Meat & Livestock News

2024: A Testing Year for New Zealand’s Agricultural Exports

The combine delivers threshed grain to the truck. Harvest season in agricultural fields. Harvest in the south of Ukraine.

The Ministry for Primary Industries’ recent Situation and Outlook for Primary Industries (SOPI) report casts a somewhat sombre shadow over New Zealand’s agricultural export outlook for 2024. The report, a detailed analysis released last week, projects a 5% decline in the overall value of the nation’s primary exports, expected to fall from 2023’s $57.4 billion to $54.3 billion.

In the dairy sector, traditionally a linchpin of New Zealand’s export economy, a downturn is anticipated. Revenues are forecasted to drop by 7%, reaching $24.1 billion. However, the latter part of 2024 might bring some respite with an expected upturn.

The meat and wool sectors are also bracing for a downturn, with a projected 5% decrease in revenues, amounting to $11.6 billion. Yet, there’s a hint of recovery in the subsequent year.

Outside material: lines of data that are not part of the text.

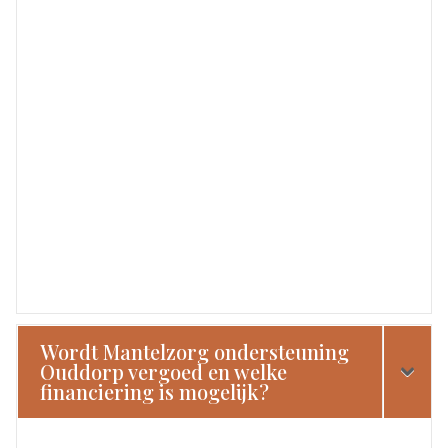
Wordt Mantelzorg ondersteuning
Ouddorp vergoed en welke
financiering is mogelijk?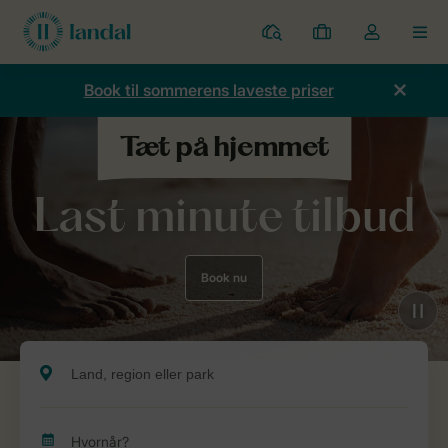
Parker
Mine
Toggle
MEN
bookinger
the
my
Book til sommerens laveste priser
account
dropdown
Last minute tilbud
Book nu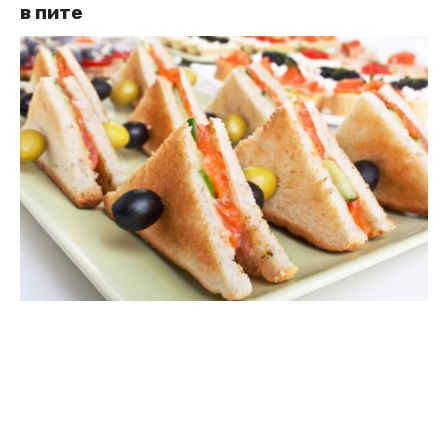
в пите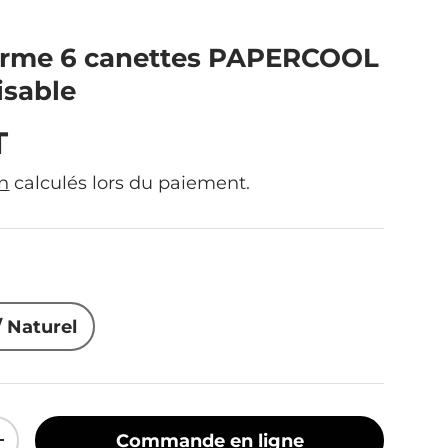
erme 6 canettes PAPERCOOL
isable
ituel
T
on
calculés lors du paiement.
 Naturel
Commande en ligne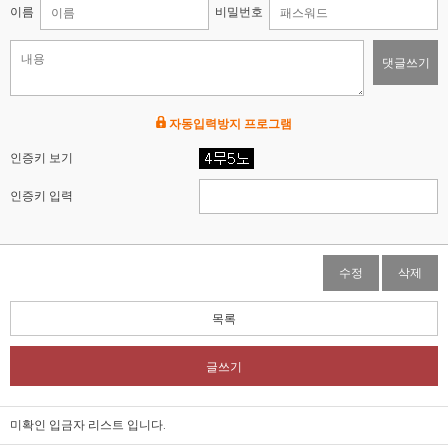
이름
비밀번호
댓글쓰기
자동입력방지 프로그램
인증키 보기
인증키 입력
수정
삭제
목록
글쓰기
미확인 입금자 리스트 입니다.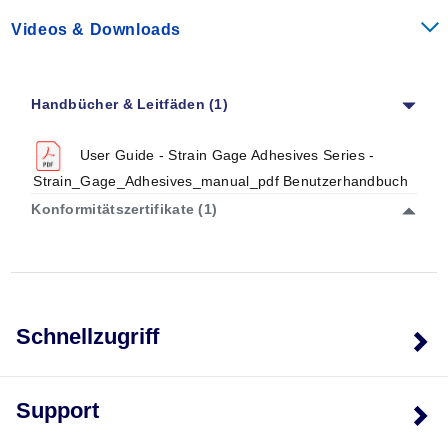
Videos & Downloads
Handbücher & Leitfäden (1)
User Guide - Strain Gage Adhesives Series -
Strain_Gage_Adhesives_manual_pdf Benutzerhandbuch
Konformitätszertifikate (1)
Schnellzugriff
Support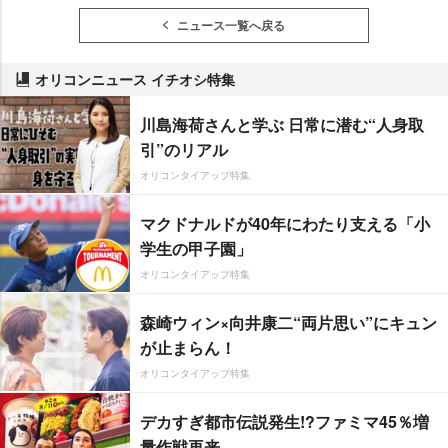
ニュース一覧へ戻る
オリコンニュース イチオシ特集
川島海荷さんと学ぶ 日常に潜む“人身取
引”のリアル
オリコンタイアップ特集
マクドナルドが40年にわたり支える「小
学生の甲子園」
オリコンタイアップ特集
森崎ウィン×向井康二“両片思い”にキュン
が止まらん！
オリコンタイアップ特集
デカすぎ都市伝説発生!?ファミマ45％増
量作戦再来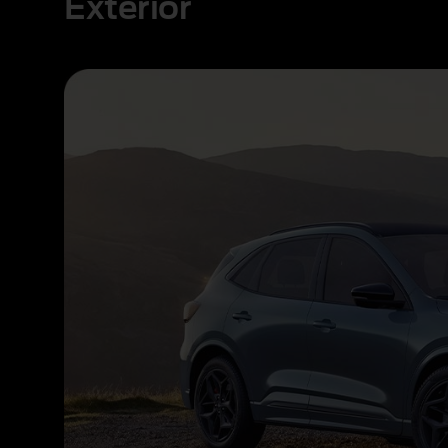
Exterior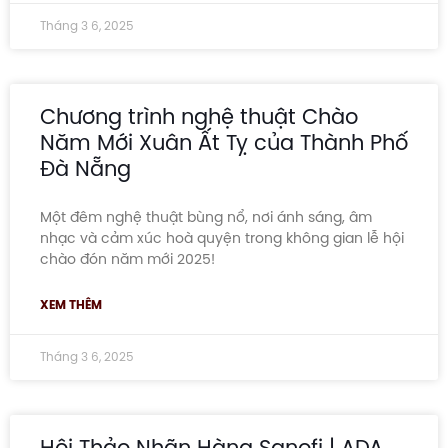
Tháng 3 6, 2025
Chương trình nghệ thuật Chào
Năm Mới Xuân Ất Tỵ của Thành Phố
Đà Nẵng
Một đêm nghệ thuật bùng nổ, nơi ánh sáng, âm
nhạc và cảm xúc hoà quyện trong không gian lễ hội
chào đón năm mới 2025!
XEM THÊM
Tháng 3 6, 2025
Hội Thảo Nhãn Hàng Sanofi | ADA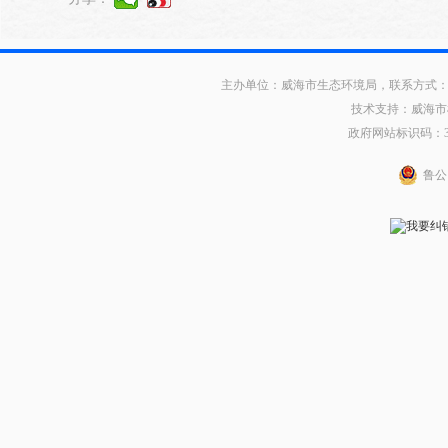
主办单位：威海市生态环境局，联系方式：0631
技术支持：威海市
政府网站标识码：371
鲁公网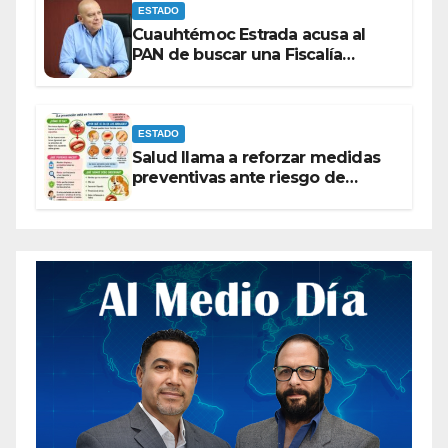
ESTADO
Cuauhtémoc Estrada acusa al
PAN de buscar una Fiscalía
autónoma para “cubrir espaldas”
ESTADO
Salud llama a reforzar medidas
preventivas ante riesgo de
Gusano Barrenador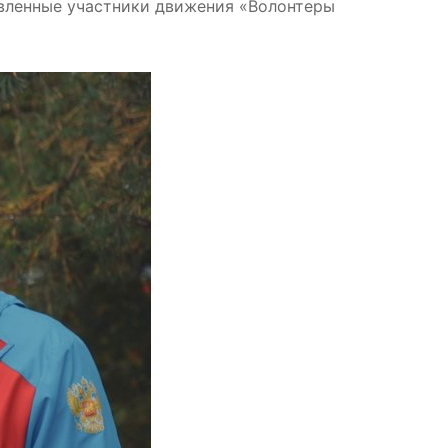
овленные участники движения «Волонтеры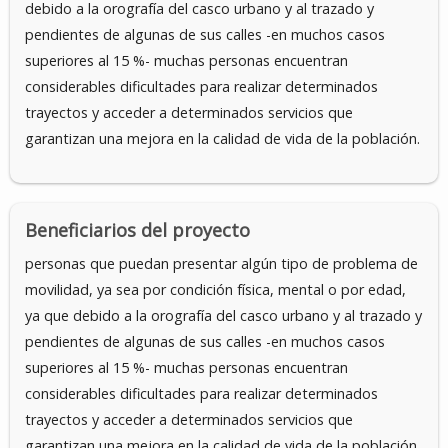
debido a la orografía del casco urbano y al trazado y
pendientes de algunas de sus calles -en muchos casos
superiores al 15 %- muchas personas encuentran
considerables dificultades para realizar determinados
trayectos y acceder a determinados servicios que
garantizan una mejora en la calidad de vida de la población.
Beneficiarios del proyecto
personas que puedan presentar algún tipo de problema de
movilidad, ya sea por condición física, mental o por edad,
ya que debido a la orografía del casco urbano y al trazado y
pendientes de algunas de sus calles -en muchos casos
superiores al 15 %- muchas personas encuentran
considerables dificultades para realizar determinados
trayectos y acceder a determinados servicios que
garantizan una mejora en la calidad de vida de la población.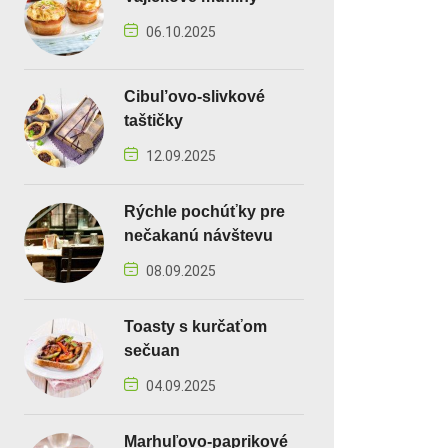
06.10.2025
Cibul’ovo-slivkové
taštičky
12.09.2025
Rýchle pochúťky pre
nečakanú návštevu
08.09.2025
Toasty s kurčaťom
sečuan
04.09.2025
Marhuľovo-paprikové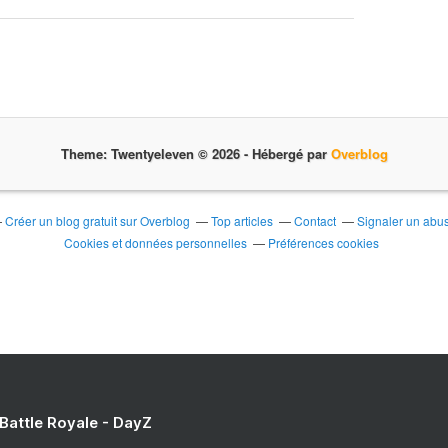
Theme: Twentyeleven © 2026 -
Hébergé par
Overblog
Créer un blog gratuit sur Overblog
Top articles
Contact
Signaler un abu
Cookies et données personnelles
Préférences cookies
 Battle Royale - DayZ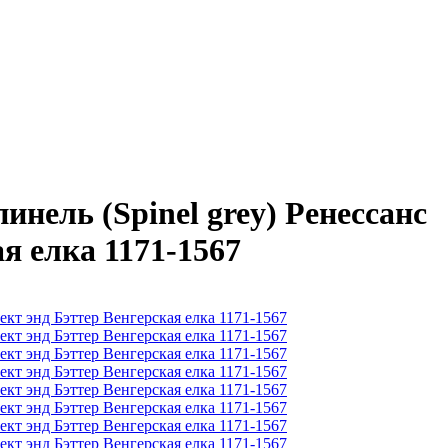
ель (Spinel grey) Ренессанс
я елка 1171-1567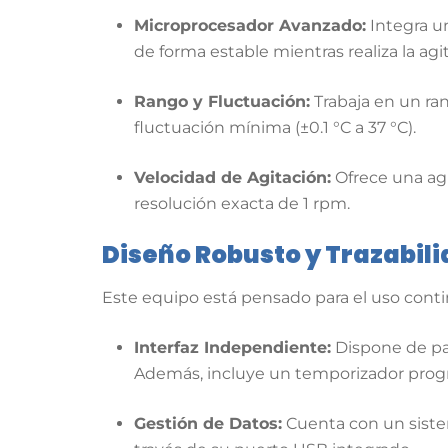
Microprocesador Avanzado:
Integra u
de forma estable mientras realiza la ag
Rango y Fluctuación:
Trabaja en un ra
fluctuación mínima (±0.1 °C a 37 °C)
.
Velocidad de Agitación:
Ofrece una agi
resolución exacta de 1 rpm
.
Diseño Robusto y Trazabil
Este equipo está pensado para el uso conti
Interfaz Independiente:
Dispone de pan
Además, incluye un temporizador progra
Gestión de Datos:
Cuenta con un sistem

Forestry, another key sector, faces a particularly challenging year ahead. The SOPI report indicates a 9% reduction in revenue, bringing it down to $5.8 billion. The long-term outlook for this sector remains uncertain.

In contrast, the horticulture sector, despite grappling with severe weather challenges, stands as a beacon of resilience. With only a 1% dip in revenue to $7.0 billion, its prospects for 2025 appear bright. This sector, along with arable farming, has played a crucial role in buffering the impacts felt by other sectors.

MPI Director-General Ray Smith has succinctly described the primary sector’s current predicament as navigating a “confluence of global events.” These challenges, ranging from the ongoing impacts of the Covid pandemic to international conflicts, have significantly tested New Zealand’s primary producers. Compounding these are the effects of rising inflation and cost of living, which have dampened consumer demand, notably contributing to a market slowdown in China.

Despite the current headwinds, it’s important to contextualise these challenges within the sector’s recent history of growth, which saw primary exports rise from $46.3 billion in 2019 to $57.4 billion in 2023. Dairy has been a standout performer during this period.

The lamb market, however, is currently contending with an oversupply of Australian lamb and a dip in consumer demand.

The horticulture sector, despite facing two challenging harvests in 2022 and 2023, is looking forward to a promising harvest in March 2024, weather permitting. The apple and pear industries, though weather-affected, are also poised for positive growth in the coming years.

The report also underscores the primary sector’s vital role in New Zealand’s economy. It’s a sector that encompasses 70,000 enterprises, employs 358,000 individuals, and contributes approximately 16% to the nation’s GDP.